Heads Up on forthcoming 2025 Accounts25 Feb 2026 09:40
Bordersley and possible Window Dressing (which would mislead unwary investors into Mast's true finances)
Krugel has said recently that "Mast has cash". That is contrary to the predictions by chartered qualified analysts and at least one chartered accountant on here that, based on all the detailed financial info provided by Mast at its June 2025 balance sheet and by Krugel since then including loans and the warrants proceeds, Mast was predicted to end the year with a balance sheet black hole amounting to some £4 million. ie owing £4 million more than it can pay.
Window Dressing is a common wheeze enabling companies with shaky finances to pretend things are better than they are.
By delaying paying bills, and persuading suppliers to delay invoicing, a co can build up the cash it actually owes to others, in its own balance sheet for the vital December year end audit.
Most of the £4 million deficit predicted for Mast was due to the £2 million Krugel said was to pay an unknown Canadian PR firm to promote what turned out to be misleading press puffs (Denied by Krugel even though Mast was the only feasible payer for them) and the even more doubtful ACF 'research', to overseas takers of the warrants to persuade them the shares were more valuable than they really were.
Another £2.4 million was promised by Krugel would go towards Bordersley. (No mention loans might be needed on top)
But with the Feb announcement of further funding it looks as though little has been paid towards Bordersley.
So it doesn't take Sherlock Holmes to work out that maybe Krugel has delayed those bills (especially for the warrants puff which has only half succeeded) to pretend Mast didn't have that predicted December balance sheet black hole and that it has 'cash'. Well it may do, but Qualified observers will be able to see what he's done by reading the whole accounts and the notes when they arrive.
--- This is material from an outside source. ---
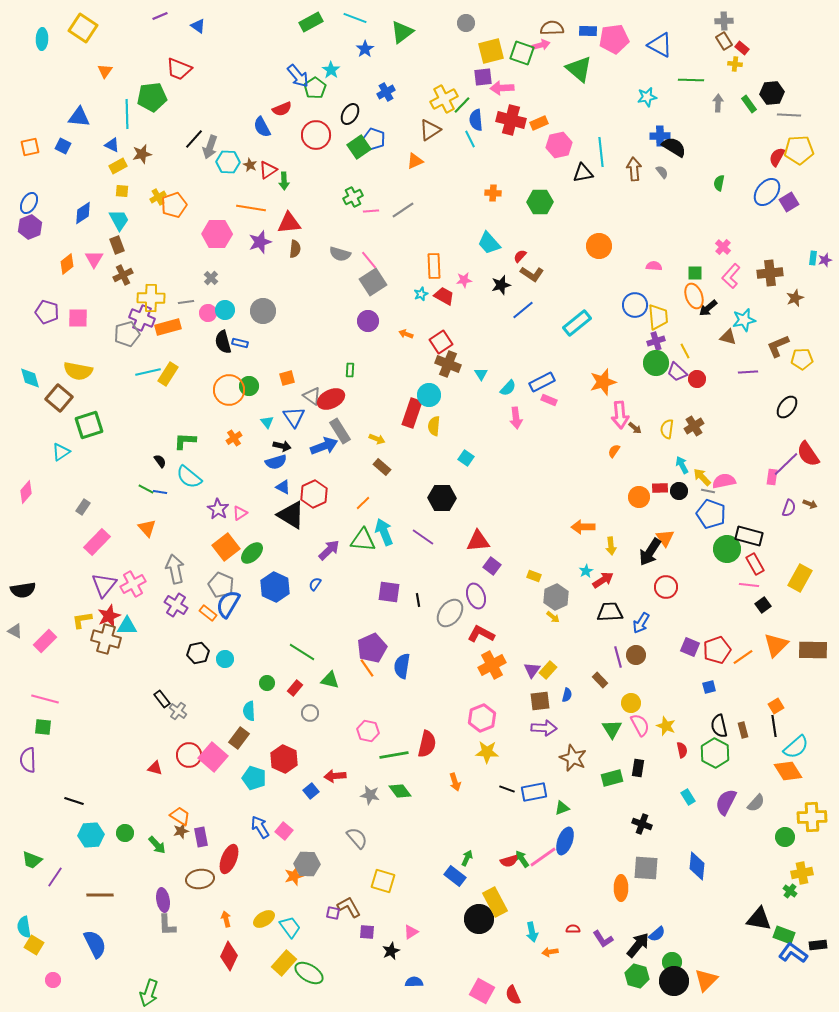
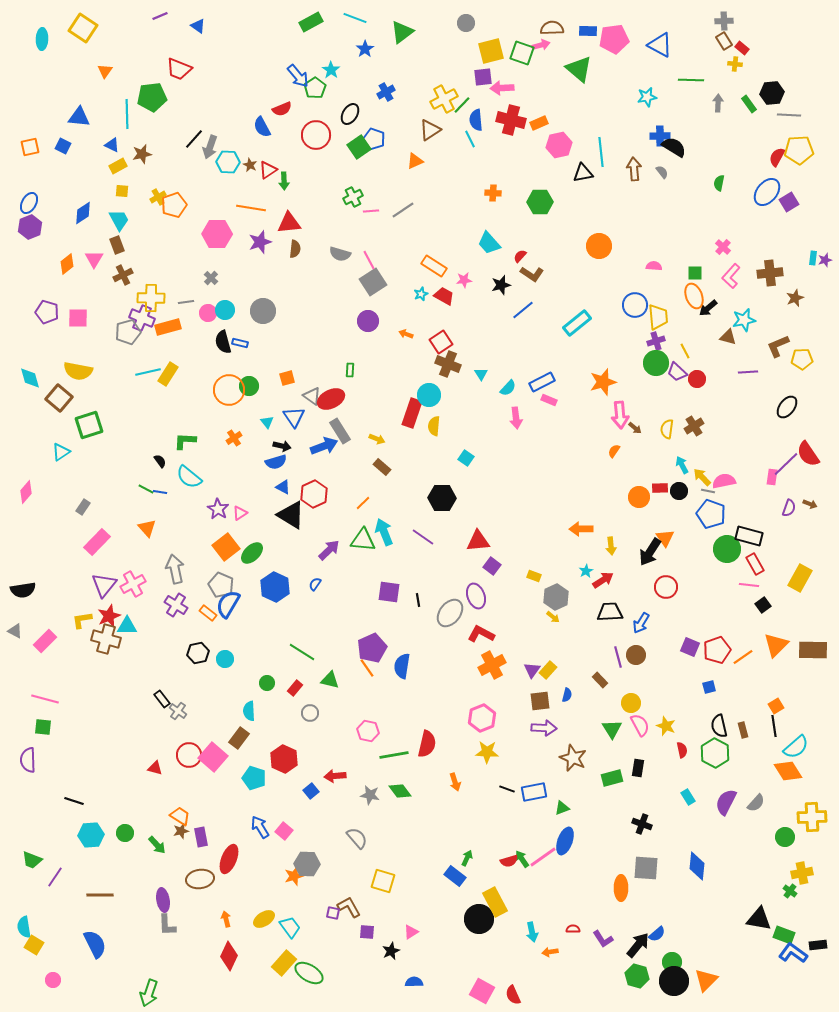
pink line at (369, 260): rotated 12 degrees clockwise
orange rectangle at (434, 266): rotated 55 degrees counterclockwise
gray pentagon at (127, 334): moved 1 px right, 2 px up
orange arrow at (583, 527): moved 2 px left, 2 px down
But lemmings don't read let alone even understand what a balance sheet is, and will be bamboozled to think all is much better than it really is.
It isn't - because shareholders aren't out of the woods and because cash constraints are shown by the unexpected 'new' funding for Bordersley, which will be a loan from one of the outfits (Balance Power) connected with Kibo's purchase of Bordersley in 2019 (and Pyebridge- previously Apex Energy). So Bordersley will now be owned at least partly by Balance Power.
We won't know yet by how much and therefore the share of profits Mast will be left with, until the details. To remind. When up and running, 100% of Bordersley is predicted to earn around £450,000 pa net profit before tax. Not as lot in the great scheme of Mast's other problems and promises.